El próximo cambio al horario de invierno modificará la rutina diaria y puede generar efectos transitorios en el sueño, la concentración y el estado de ánimo. Especialistas recomiendan anticipar algunos hábitos para facilitar la adaptación.

Con la llegada del otoño, uno de los cambios que impacta directamente la vida cotidiana es el ajuste del horario oficial. En 2026, este se realizará a las 24:00 horas del sábado 4 de abril, momento en que los relojes deberán atrasarse 60 minutos para volver a marcar las 23:00 horas. La medida rige para Chile continental e insular occidental, con excepción de la Región de Magallanes y la Antártica Chilena, que mantiene horario permanente.

El cambio busca adecuar de mejor manera las actividades diarias a la disponibilidad de luz natural, favoreciendo una mayor luminosidad durante las primeras horas de la mañana. Esto puede contribuir a mejorar las condiciones de desplazamiento al inicio de la jornada y facilitar la organización de actividades laborales, escolares y familiares.

“El cambio de hora busca una mejor adecuación de las actividades diarias a la luz natural disponible. Adaptarse al nuevo horario puede requerir una breve anticipación para acostumbrarse a la nueva rutina, por lo cual se recomienda la implementación de hábitos como desconectarse de cualquier aparato tecnológico una hora antes de acostarse, para regular el sueño de mejor manera”, dijo la jefa del departamento de Salud de la Municipalidad de Vitacura, Dra. Pía Valenzuela.

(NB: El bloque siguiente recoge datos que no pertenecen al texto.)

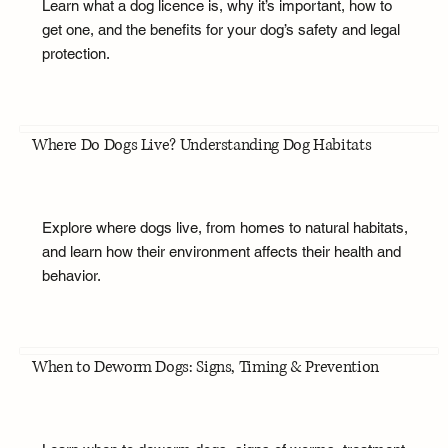
Learn what a dog licence is, why it’s important, how to
get one, and the benefits for your dog’s safety and legal
protection.
Where Do Dogs Live? Understanding Dog Habitats
Explore where dogs live, from homes to natural habitats,
and learn how their environment affects their health and
behavior.
When to Deworm Dogs: Signs, Timing & Prevention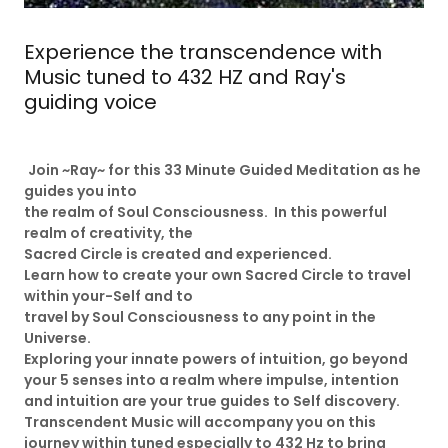
Experience the transcendence with
Music tuned to 432 HZ and Ray's
guiding voice
Join ~Ray~ for this 33 Minute Guided Meditation as he
guides you into
the realm of Soul Consciousness. In this powerful
realm of creativity, the
Sacred Circle is created and experienced.
Learn how to create your own Sacred Circle to travel
within your-Self and to
travel by Soul Consciousness to any point in the
Universe.
Exploring your innate powers of intuition, go beyond
your 5 senses into a realm where impulse, intention
and intuition are your true guides to Self discovery.
Transcendent Music will accompany you on this
journey within tuned especially to 432 Hz to bring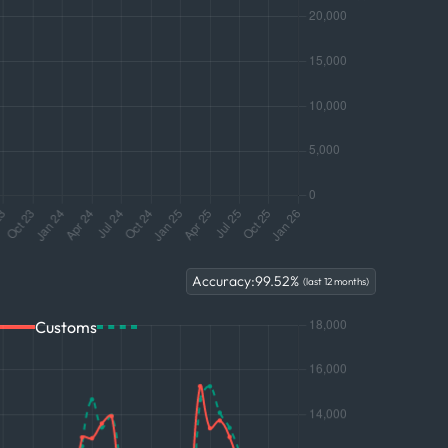
Accuracy:
99.52
%
(last 12 months)
Customs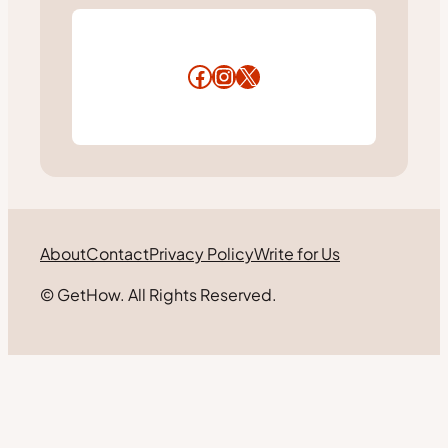
Facebook
Instagram
X
About
Contact
Privacy Policy
Write for Us
© GetHow. All Rights Reserved.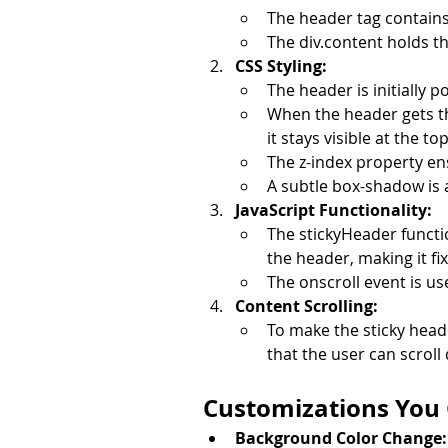
The header tag contains
The div.content holds th
CSS Styling:
The header is initially 
When the header gets the 
it stays visible at the to
The z-index property en
A subtle box-shadow is 
JavaScript Functionality:
The stickyHeader functio
the header, making it fix
The onscroll event is us
Content Scrolling:
To make the sticky head
that the user can scroll
Customizations You
Background Color Change: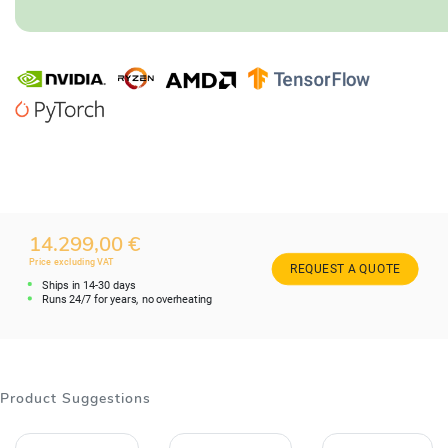
14.299,00 €
Price excluding VAT
REQUEST A QUOTE
Ships in 14-30 days
Runs 24/7 for years, no overheating
Product Suggestions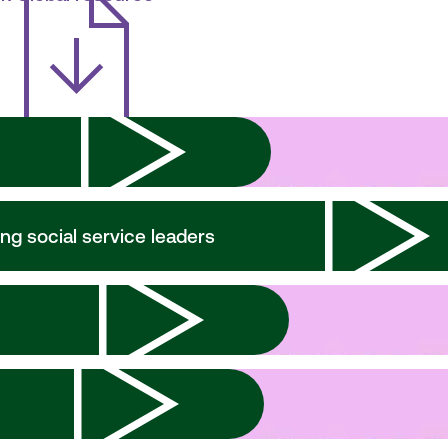
ng social service leaders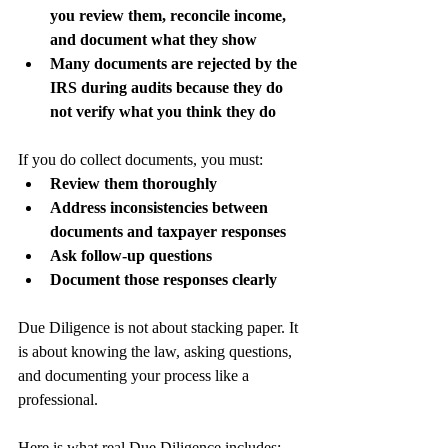
you review them, reconcile income, 
and document what they show
Many documents are rejected by the 
IRS during audits because they do 
not verify what you think they do
If you do collect documents, you must:
Review them thoroughly
Address inconsistencies between 
documents and taxpayer responses
Ask follow-up questions
Document those responses clearly
Due Diligence is not about stacking paper. It 
is about knowing the law, asking questions, 
and documenting your process like a 
professional.
Here is what real Due Diligence includes: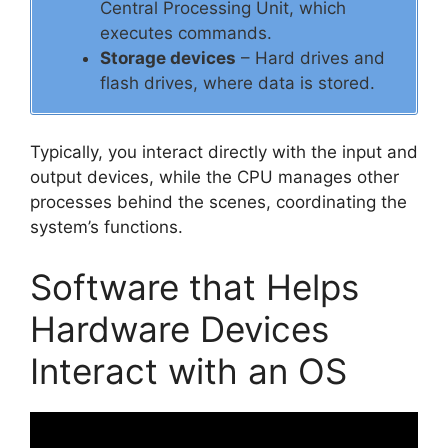
Central Processing Unit, which
executes commands.
Storage devices
– Hard drives and
flash drives, where data is stored.
Typically, you interact directly with the input and
output devices, while the CPU manages other
processes behind the scenes, coordinating the
system’s functions.
Software that Helps
Hardware Devices
Interact with an OS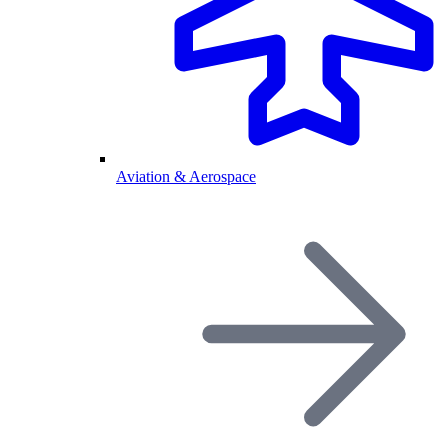
Aviation & Aerospace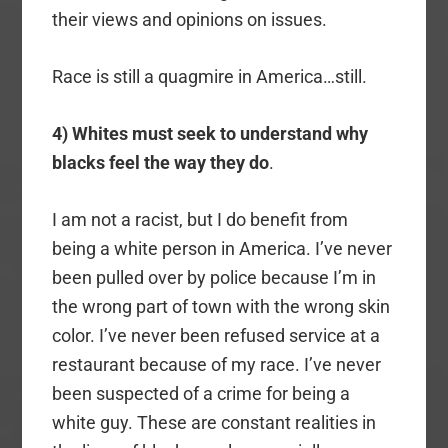
their views and opinions on issues.
Race is still a quagmire in America…still.
4) Whites must seek to understand why
blacks feel the way they do
.
I am not a racist, but I do benefit from
being a white person in America. I’ve never
been pulled over by police because I’m in
the wrong part of town with the wrong skin
color. I’ve never been refused service at a
restaurant because of my race. I’ve never
been suspected of a crime for being a
white guy. These are constant realities in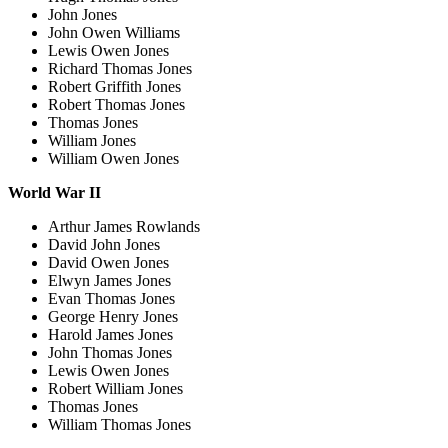
John Jones
John Owen Williams
Lewis Owen Jones
Richard Thomas Jones
Robert Griffith Jones
Robert Thomas Jones
Thomas Jones
William Jones
William Owen Jones
World War II
Arthur James Rowlands
David John Jones
David Owen Jones
Elwyn James Jones
Evan Thomas Jones
George Henry Jones
Harold James Jones
John Thomas Jones
Lewis Owen Jones
Robert William Jones
Thomas Jones
William Thomas Jones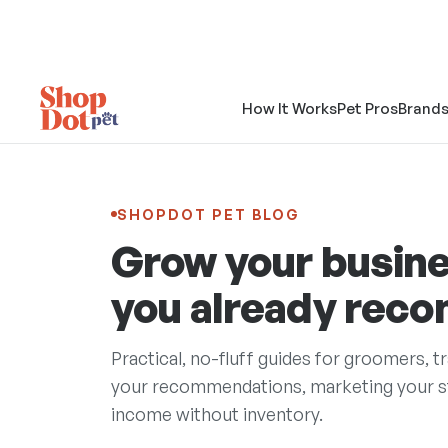
How It Works
Pet Pros
Brand
SHOPDOT PET BLOG
Grow your busine
you already rec
Practical, no-fluff guides for groomers, t
your recommendations, marketing your sto
income without inventory.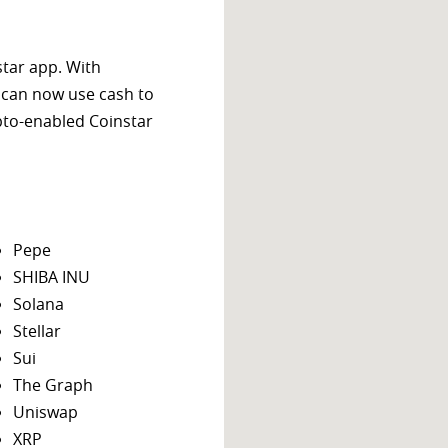
star app. With
 can now use cash to
ypto-enabled Coinstar
Pepe
SHIBA INU
Solana
Stellar
Sui
The Graph
Uniswap
XRP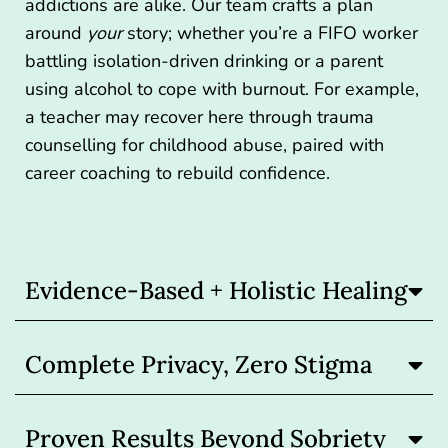
addictions are alike. Our team crafts a plan
around
your
story; whether you’re a FIFO worker
battling isolation-driven drinking or a parent
using alcohol to cope with burnout. For example,
a teacher may recover here through trauma
counselling for childhood abuse, paired with
career coaching to rebuild confidence.
Evidence-Based + Holistic Healing
Complete Privacy, Zero Stigma
Proven Results Beyond Sobriety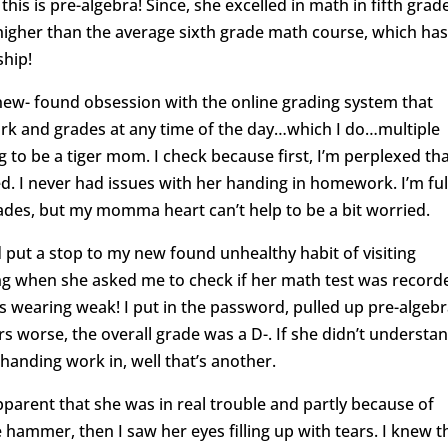
is is pre-algebra! Since, she excelled in math in fifth grad
 higher than the average sixth grade math course, which ha
ship!
 new- found obsession with the online grading system that
rk and grades at any time of the day…which I do…multiple
ng to be a tiger mom. I check because first, I’m perplexed th
d. I never had issues with her handing in homework. I’m ful
rades, but my momma heart can’t help to be a bit worried.
 put a stop to my new found unhealthy habit of visiting
g when she asked me to check if her math test was recorde
as wearing weak! I put in the password, pulled up pre-algeb
 worse, the overall grade was a D-. If she didn’t understa
 handing work in, well that’s another.
parent that she was in real trouble and partly because of
 hammer, then I saw her eyes filling up with tears. I knew t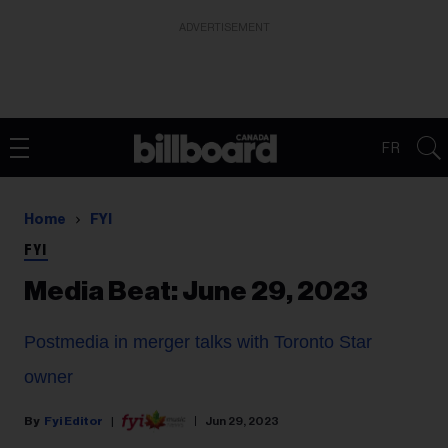
ADVERTISEMENT
FR
Home
FYI
FYI
Media Beat: June 29, 2023
Postmedia in merger talks with Toronto Star
owner
Fyi Editor
Jun 29, 2023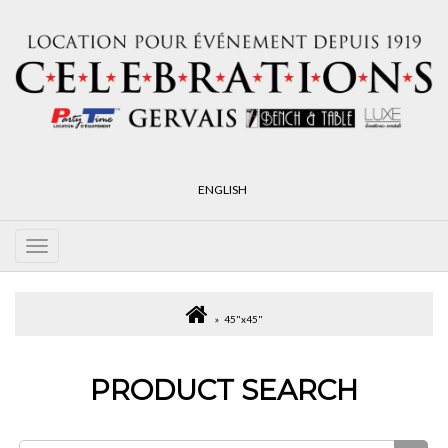
ENGLISH
45"x45"
PRODUCT SEARCH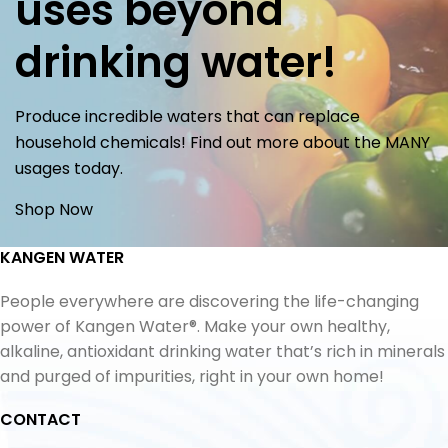
uses beyond
drinking water!
Produce incredible waters that can replace
household chemicals! Find out more about the MANY
usages today.
Shop Now
KANGEN WATER
People everywhere are discovering the life-changing
power of Kangen Water®. Make your own healthy,
alkaline, antioxidant drinking water that’s rich in minerals
and purged of impurities, right in your own home!
CONTACT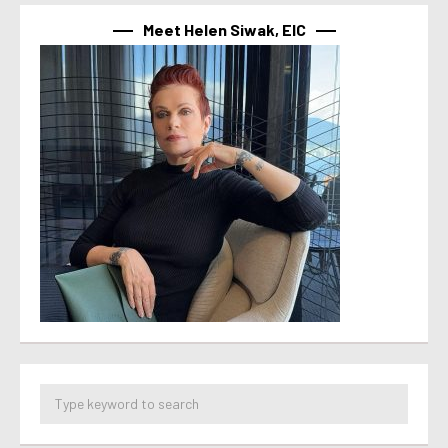
Meet Helen Siwak, EIC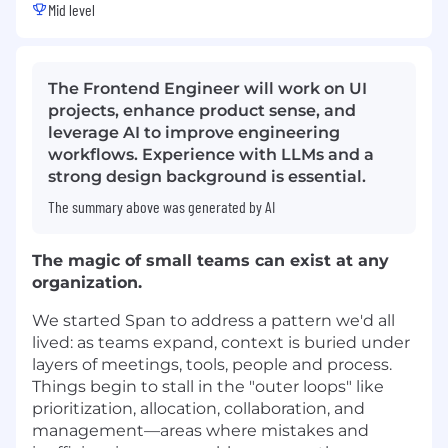
Mid level
The Frontend Engineer will work on UI
projects, enhance product sense, and
leverage AI to improve engineering
workflows. Experience with LLMs and a
strong design background is essential.
The summary above was generated by AI
The magic of small teams can exist at any
organization.
We started Span to address a pattern we'd all
lived: as teams expand, context is buried under
layers of meetings, tools, people and process.
Things begin to stall in the "outer loops" like
prioritization, allocation, collaboration, and
management—areas where mistakes and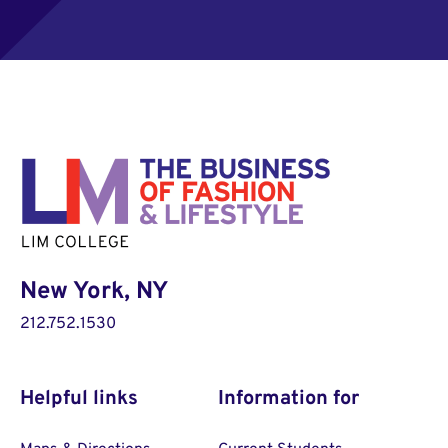
New York, NY
212.752.1530
Helpful links
Information for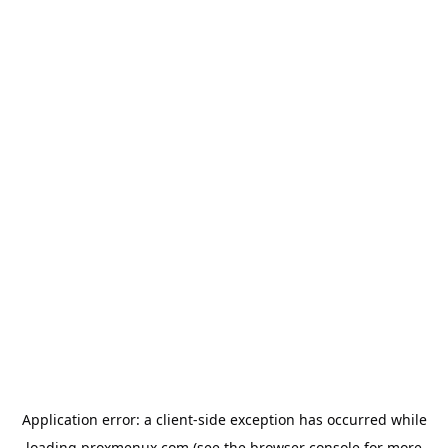
Application error: a
client
-side exception has occurred while
loading
proxmenux.com
(see the
browser console
for more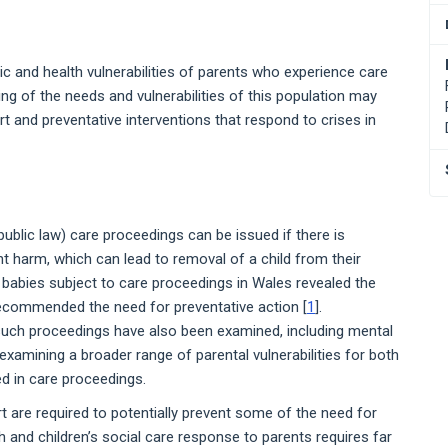
c and health vulnerabilities of parents who experience care
ng of the needs and vulnerabilities of this population may
t and preventative interventions that respond to crises in
public law) care proceedings can be issued if there is
cant harm, which can lead to removal of a child from their
 babies subject to care proceedings in Wales revealed the
recommended the need for preventative action [
1
].
 such proceedings have also been examined, including mental
examining a broader range of parental vulnerabilities for both
ed in care proceedings.
t are required to potentially prevent some of the need for
th and children’s social care response to parents requires far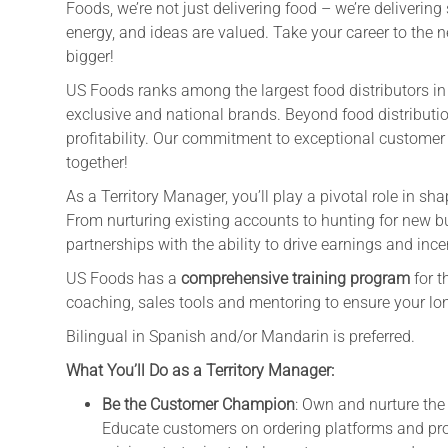
Foods, we’re not just delivering food – we’re deliveri
energy, and ideas are valued. Take your career to the n
bigger!
US Foods ranks among the largest food distributors in t
exclusive and national brands. Beyond food distributio
profitability. Our commitment to exceptional customer
together!
As a Territory Manager, you’ll play a pivotal role in s
From nurturing existing accounts to hunting for new bu
partnerships with the ability to drive earnings and ince
US Foods has a
comprehensive training program
for t
coaching, sales tools and mentoring to ensure your lo
Bilingual in Spanish and/or Mandarin is preferred.
What You’ll Do as a Territory Manager:
Be the Customer Champion
: Own and nurture the
Educate customers on ordering platforms and p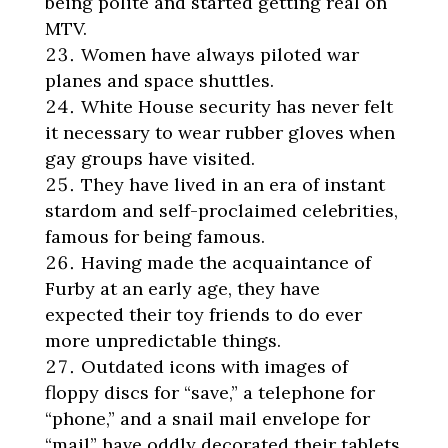
being polite and started getting real on
MTV.
Women have always piloted war
planes and space shuttles.
White House security has never felt
it necessary to wear rubber gloves when
gay groups have visited.
They have lived in an era of instant
stardom and self-proclaimed celebrities,
famous for being famous.
Having made the acquaintance of
Furby at an early age, they have
expected their toy friends to do ever
more unpredictable things.
Outdated icons with images of
floppy discs for “save,” a telephone for
“phone,” and a snail mail envelope for
“mail” have oddly decorated their tablets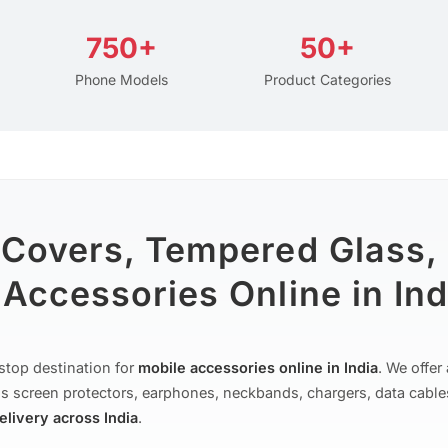
750+
50+
Phone Models
Product Categories
 Covers, Tempered Glass,
Accessories Online in Ind
stop destination for
mobile accessories online in India
. We offe
s screen protectors, earphones, neckbands, chargers, data cable
delivery across India
.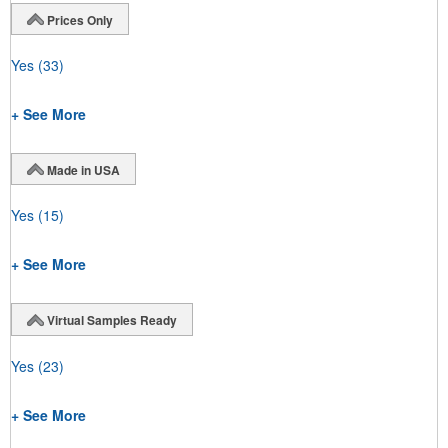
Prices Only
Yes
(33)
+ See More
Made in USA
Yes
(15)
+ See More
Virtual Samples Ready
Yes
(23)
+ See More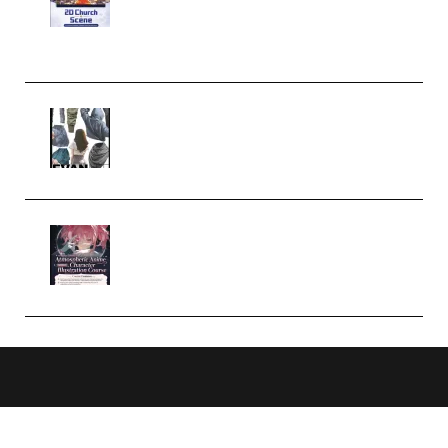
Case Studies – Anime-Style
Church Scene (Premium)
Evanlee Fabric Folds Training
Camp – Season 1 (2025)
(Premium)
Atmospheric Anime Character
Illustration Course – Season 1
(2025) (Premium)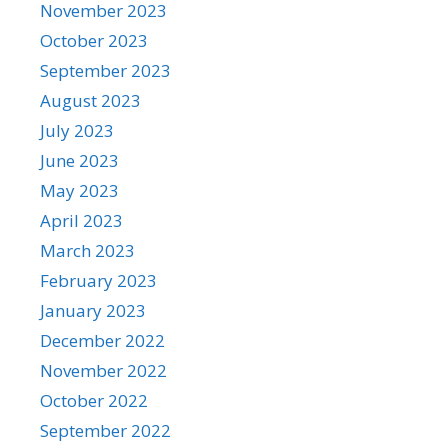
November 2023
October 2023
September 2023
August 2023
July 2023
June 2023
May 2023
April 2023
March 2023
February 2023
January 2023
December 2022
November 2022
October 2022
September 2022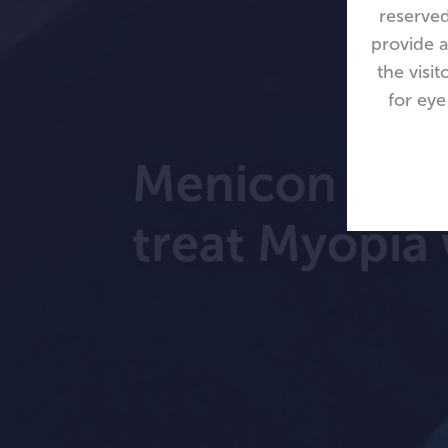
reserved
provide a
the visi
for eye
Menicon Blo
treat Myopia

Pese a esos beneficios, este ajuste también puede provocar efectos transitorios en el organismo, especialmente durante los primeros días. Entre los más frecuentes se encuentran alteraciones del sueño, somnolencia diurna, dificultades de concentración y cambios en el estado de ánimo, por lo que una adaptación progresiva puede ser clave para enfrentar mejor la transición.

En ese contexto, especialistas recomiendan mantener horarios regulares de descanso, reducir la exposición a pantallas antes de dormir y favorecer rutinas estables, especialmente en niños, personas mayores y quienes tienen horarios muy estructurados, ya que suelen requerir más tiempo para ajustarse al nuevo horario.